Here is TP and his dad making it. We thoroughly enjoyed it with a bit of double cream over the top. Definitely not an every day kind of treat, but a great one as something special!

If you try it, comment and let me know how it went.

Enjoy.

Growing a human

I created a human being

From scratch.

I grew a tiny liver and heart and stomach,

I grew hands and feet and a little face,

And I birthed him.

I pushed the human who lived inside me out: earthside.

It was beautiful.

It was terrifying.

It was incredible.

It left me with trauma and questions and guilt

And yet it gave me my biggest blessing: my son.

Over 2 years later, I am growing a new human,

Preparing to birth again

This time with more knowledge, and strength, and power,

This time knowing my rights

And hoping beyond hope I have the courage to use them.

Stay Wild

Tonight my toddler is in his own room, in his own bed. It’s been 2 hours and he’s still fine, and part of me is so glad for that. He needs his own space, and I crave mine; yet I am sat editing pictures we took the other day and my heart aches.

Where has my little boy gone? The one who would I would carry in a sling; who would cling to my arm at night and wake if I moved away; the one who I birthed into this world and never left his side… he’s sound asleep, in his own bed, in his own room, and I am here; praying he makes the whole night, and aching for my midnight cuddles.

I knew he was ready, at least to try…  but I am not sure I was.

My son brings the hardest days of life, the shouts for attention, the poo on the floor, the tantrums while out shopping and the cries when I drop him off at nursery. These are moments in the day where I question my ability to parent effectively, where I doubt myself as his mum, even though I know I am doing the best I can.

My son also however, brings the most joyous and perfect days of life. He fills the room with smiles and laughter. He jumps and spins and rolls for the pure fun of it. He runs through puddles, talks to snails and slugs, picks up leaves and flowers telling them they are “cool” and “beautiful” and says hi to passing strangers with a smile so big it makes my day. When he yells for attention I know he needs connection, when he has a potty accident, I know he tried, when he tantrums, I know the reason isn’t really the reason and when he cries, I know it is just him learning to feel.

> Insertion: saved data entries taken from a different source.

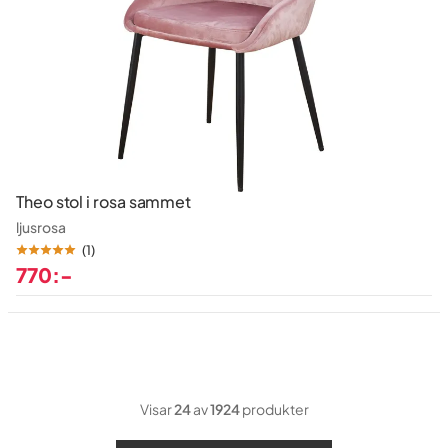
Theo stol i rosa sammet
ljusrosa
(
1
)
770:-
Pris
Visar
24
av
1924
produkter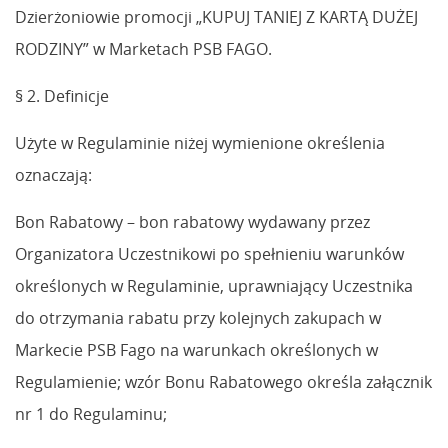
Dzierżoniowie promocji „KUPUJ TANIEJ Z KARTĄ DUŻEJ
RODZINY” w Marketach PSB FAGO.
§ 2. Definicje
Użyte w Regulaminie niżej wymienione określenia
oznaczają:
Bon Rabatowy – bon rabatowy wydawany przez
Organizatora Uczestnikowi po spełnieniu warunków
określonych w Regulaminie, uprawniający Uczestnika
do otrzymania rabatu przy kolejnych zakupach w
Markecie PSB Fago na warunkach określonych w
Regulamienie; wzór Bonu Rabatowego określa załącznik
nr 1 do Regulaminu;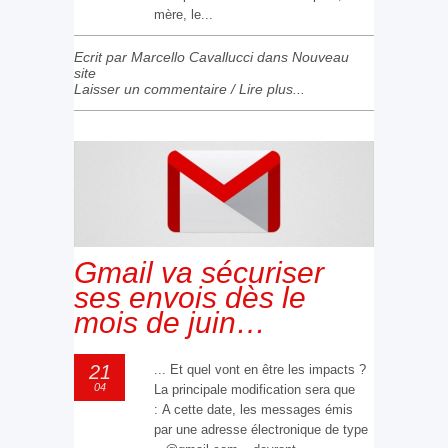
mère, le...
Ecrit par Marcello Cavallucci dans
Nouveau
site
Laisser un commentaire
/
Lire plus...
Gmail va sécuriser
ses envois dès le
mois de juin…
21
... Et quel vont en être les impacts ?
04
La principale modification sera que
: A cette date, les messages émis
par une adresse électronique de type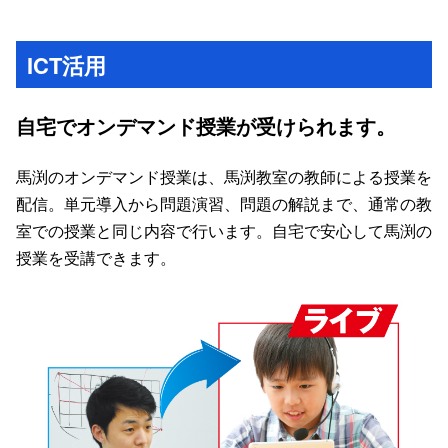
ICT活用
自宅でオンデマンド授業が受けられます。
馬渕のオンデマンド授業は、馬渕教室の教師による授業を
配信。単元導入から問題演習、問題の解説まで、通常の教
室での授業と同じ内容で行います。自宅で安心して馬渕の
授業を受講できます。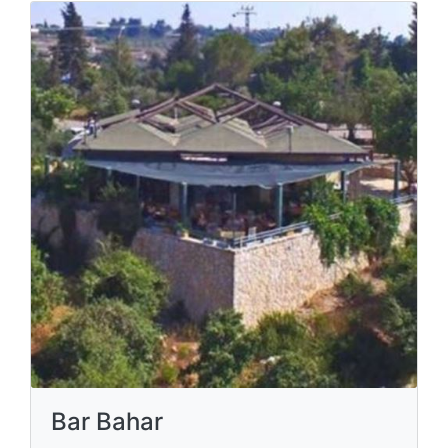
Bar Bahar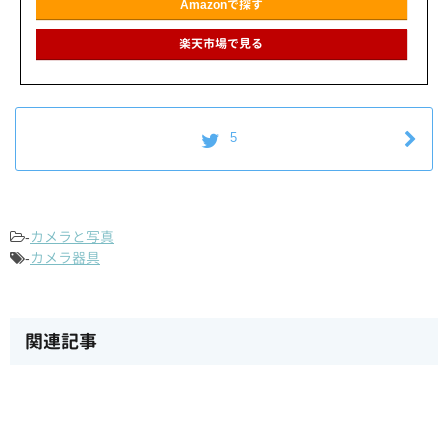
Amazonで探す
楽天市場で見る
5
-
カメラと写真
-
カメラ器具
関連記事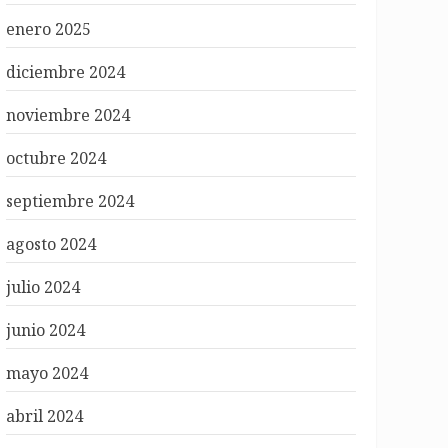
enero 2025
diciembre 2024
noviembre 2024
octubre 2024
septiembre 2024
agosto 2024
julio 2024
junio 2024
mayo 2024
abril 2024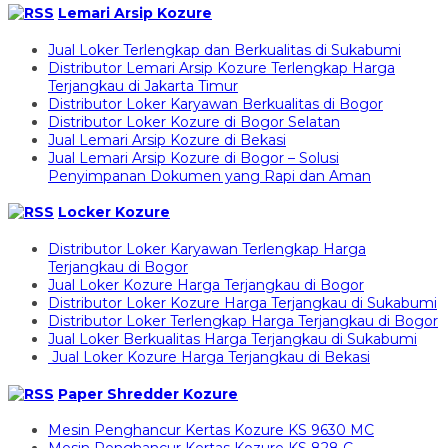
Lemari Arsip Kozure
Jual Loker Terlengkap dan Berkualitas di Sukabumi
Distributor Lemari Arsip Kozure Terlengkap Harga
Terjangkau di Jakarta Timur
Distributor Loker Karyawan Berkualitas di Bogor
Distributor Loker Kozure di Bogor Selatan
Jual Lemari Arsip Kozure di Bekasi
Jual Lemari Arsip Kozure di Bogor – Solusi
Penyimpanan Dokumen yang Rapi dan Aman
Locker Kozure
Distributor Loker Karyawan Terlengkap Harga
Terjangkau di Bogor
Jual Loker Kozure Harga Terjangkau di Bogor
Distributor Loker Kozure Harga Terjangkau di Sukabumi
Distributor Loker Terlengkap Harga Terjangkau di Bogor
Jual Loker Berkualitas Harga Terjangkau di Sukabumi
Jual Loker Kozure Harga Terjangkau di Bekasi
Paper Shredder Kozure
Mesin Penghancur Kertas Kozure KS 9630 MC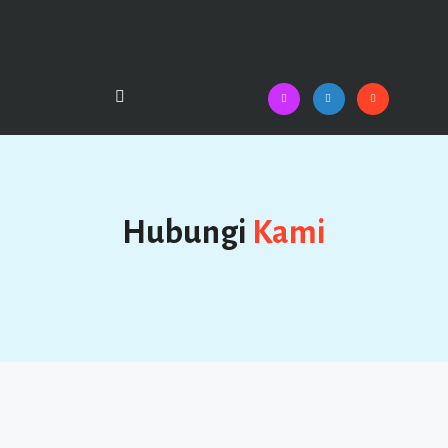
Hubungi
Kami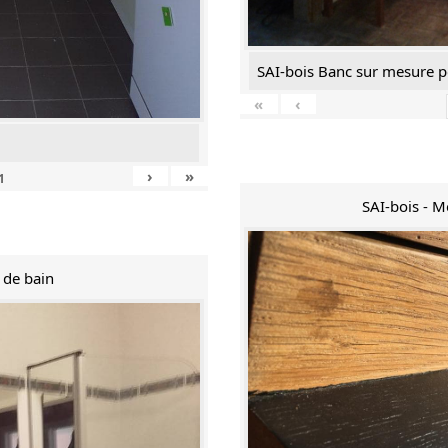
SAI-bois Banc sur mesure p
«
‹
›
»
1
SAI-bois - 
e de bain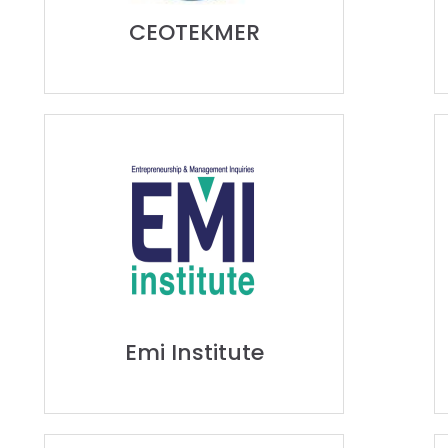
CEOTEKMER
Emi Institute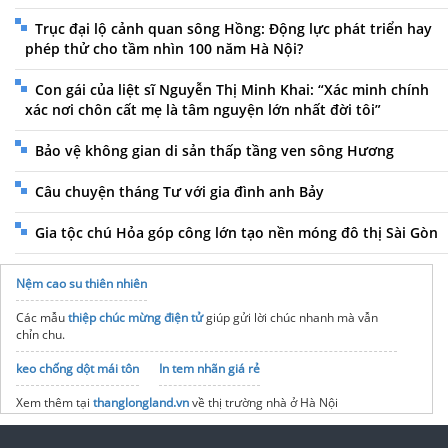
Trục đại lộ cảnh quan sông Hồng: Động lực phát triển hay
phép thử cho tầm nhìn 100 năm Hà Nội?
Con gái của liệt sĩ Nguyễn Thị Minh Khai: “Xác minh chính
xác nơi chôn cất mẹ là tâm nguyện lớn nhất đời tôi”
Bảo vệ không gian di sản thấp tầng ven sông Hương
Câu chuyện tháng Tư với gia đình anh Bảy
Gia tộc chú Hỏa góp công lớn tạo nền móng đô thị Sài Gòn
Nệm cao su thiên nhiên
Các mẫu
thiệp chúc mừng điện tử
giúp gửi lời chúc nhanh mà vẫn
chỉn chu.
keo chống dột mái tôn
In tem nhãn giá rẻ
Xem thêm tại
thanglongland.vn
về thị trường nhà ở Hà Nội
mẫu thiết kế menu nhà hàng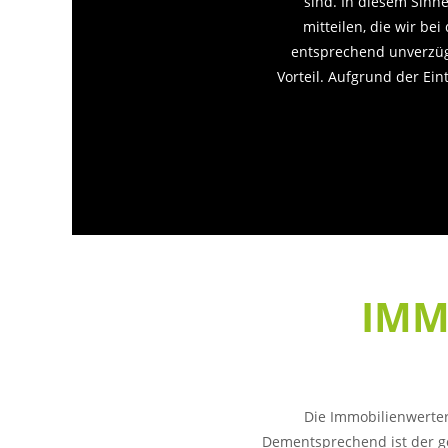
sind. In diesem Sinn
mitteilen, die wir b
entsprechend unverzüg
Vorteil. Aufgrund der Ei
IMM
Die Immobilienwerter
Dementsprechend ist der g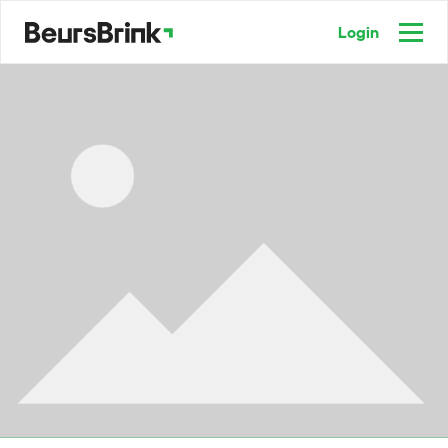
Login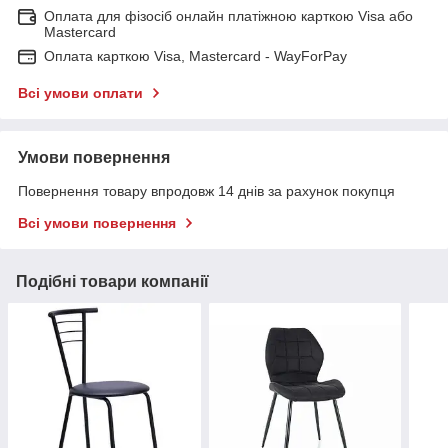
Оплата для фізосіб онлайн платіжною карткою Visa або
Mastercard
Оплата карткою Visa, Mastercard - WayForPay
Всі умови оплати
Умови повернення
Повернення товару впродовж 14 днів за рахунок покупця
Всі умови повернення
Подібні товари компанії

I, probably like every other parent around, consistently question myself, but when the night falls and I breathe deeply, take care of what I may need, and wonder back on our day, I know with certainty, that my son is safe and healthy and full of joy; and really that’s all I need to know.

I hope he stays wild and wonderful for as long possible. Goodness knows the world needs more of his infectious joy.

 

 

Changing pace

The long weeks over October (at what feels like 100 mph) have taken their toll this week. My body has complained; my mental health plummeted. I try and make time to write, to read, to do some yoga but inevitably, I push myself to the bottom of my priorities, and end up struggling.

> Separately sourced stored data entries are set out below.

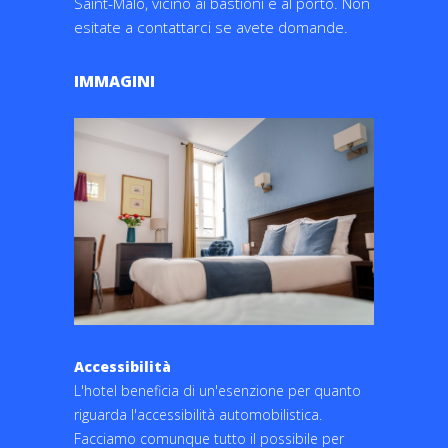
Saint-Malo, vicino ai bastioni e al porto. Non
esitate a contattarci se avete domande.
IMMAGINI
Accessibilità
L'hotel beneficia di un'esenzione per quanto
riguarda l'accessibilità automobilistica.
Facciamo comunque tutto il possibile per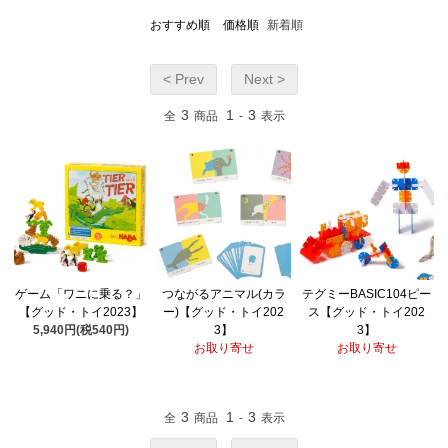
おすすめ順
価格順
新着順
< Prev
Next >
3
1
3
全
商品
-
表示
ゲーム「ワニに乗る？」
つながるアニマル(カラ
テグミーBASIC104ピー
【グッド・トイ2023】
ー)【グッド・トイ202
ス【グッド・トイ202
5,940円(税540円)
3】
3】
お取り寄せ
お取り寄せ
3
1
3
全
商品
-
表示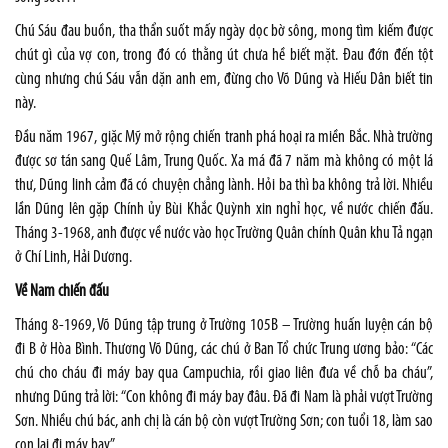
Chú Sáu đau buồn, tha thẩn suốt mấy ngày dọc bờ sông, mong tìm kiếm được
chút gì của vợ con, trong đó có thằng út chưa hề biết mặt. Đau đớn đến tột
cùng nhưng chú Sáu vẫn dặn anh em, đừng cho Võ Dũng và Hiếu Dân biết tin
này.
Đầu năm 1967, giặc Mỹ mở rộng chiến tranh phá hoại ra miền Bắc. Nhà trường
được sơ tán sang Quế Lâm, Trung Quốc. Xa má đã 7 năm mà không có một lá
thư, Dũng linh cảm đã có chuyện chẳng lành. Hỏi ba thì ba không trả lời. Nhiều
lần Dũng lên gặp Chính ủy Bùi Khắc Quỳnh xin nghỉ học, về nước chiến đấu.
Tháng 3-1968, anh được về nước vào học Trường Quân chính Quân khu Tả ngạn
ở Chí Linh, Hải Dương.
Về Nam chiến đấu
Tháng 8-1969, Võ Dũng tập trung ở Trường 105B – Trường huấn luyện cán bộ
đi B ở Hòa Bình. Thương Võ Dũng, các chú ở Ban Tổ chức Trung ương bảo: “Các
chú cho cháu đi máy bay qua Campuchia, rồi giao liên đưa về chỗ ba cháu”,
nhưng Dũng trả lời: “Con không đi máy bay đâu. Đã đi Nam là phải vượt Trường
Sơn. Nhiều chú bác, anh chị là cán bộ còn vượt Trường Sơn; con tuổi 18, làm sao
con lại đi máy bay”.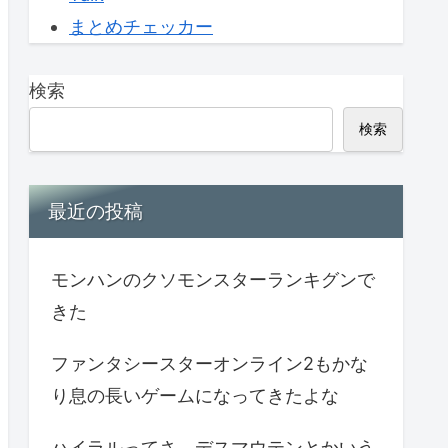
まとめチェッカー
検索
検索
最近の投稿
モンハンのクソモンスターランキグンで
きた
ファンタシースターオンライン2もかな
り息の長いゲームになってきたよな
ハイラルってさ、デスマウテンとかいう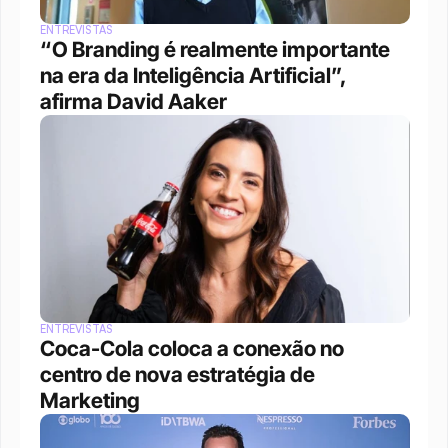
ENTREVISTAS
“O Branding é realmente importante 
na era da Inteligência Artificial”, 
afirma David Aaker
ENTREVISTAS
Coca-Cola coloca a conexão no 
centro de nova estratégia de 
Marketing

This weekend has forced me to slow down. I’ve been too exhausted to do anything else. The universe is telling me I need a change of pace.

It’s hard, because I’m not used to it, but I know if I don’t, I’ll suffer in the long run. Growing a human is hard enough without the added stresses, and I want to keep growing her for another 6 weeks!

Theo forced me to slow down today. He wanted to be with me and cuddle. He made sure I sat down, bossing me about! How does my toddler know what I need more than I do? Or do I just ignore myself?

I’ve made a to-do list for tomorrow/this week. It’s long, but flexible. I’m hoping it’ll help.

For now, it’s sleep-time. I’ll need all the rest possible for tomorow.

Struggling

Today was a hard day. I haven’t cried so much in weeks.

Last night I had a panic attack. They aren’t uncommon anymore.

I thought I had things under control… but mental health is complicated. Under control doesn’t mean it stays that way. You need to keep working at it. You need to remember that you matter – something I am not very good at.

Social media shows the pretty sides of life.

I often fall into that trap.

But the reality is that everyone is struggling with something.

For me, pregnancy has made everything feel so much more. More intense, scary, worrying, angering … low moments that should be fleeting end up overwhelming. Today was that kind of day.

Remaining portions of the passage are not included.